── Supplied entries
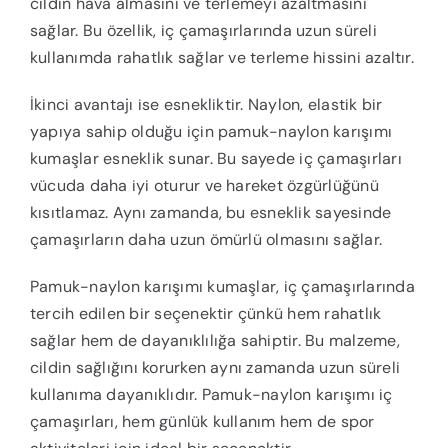
cildin hava almasını ve terlemeyi azaltmasını
sağlar. Bu özellik, iç çamaşırlarında uzun süreli
kullanımda rahatlık sağlar ve terleme hissini azaltır.
İkinci avantajı ise esnekliktir. Naylon, elastik bir
yapıya sahip olduğu için pamuk-naylon karışımı
kumaşlar esneklik sunar. Bu sayede iç çamaşırları
vücuda daha iyi oturur ve hareket özgürlüğünü
kısıtlamaz. Aynı zamanda, bu esneklik sayesinde
çamaşırların daha uzun ömürlü olmasını sağlar.
Pamuk-naylon karışımı kumaşlar, iç çamaşırlarında
tercih edilen bir seçenektir çünkü hem rahatlık
sağlar hem de dayanıklılığa sahiptir. Bu malzeme,
cildin sağlığını korurken aynı zamanda uzun süreli
kullanıma dayanıklıdır. Pamuk-naylon karışımı iç
çamaşırları, hem günlük kullanım hem de spor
────
Check each line of the listing above. Copy it if it holds the string "uzun".

• **Solution to this problem**
sağlar. Bu özellik, iç çamaşırlarında uzun süreli
çamaşırların daha uzun ömürlü olmasını sağlar.
cildin sağlığını korurken aynı zamanda uzun süreli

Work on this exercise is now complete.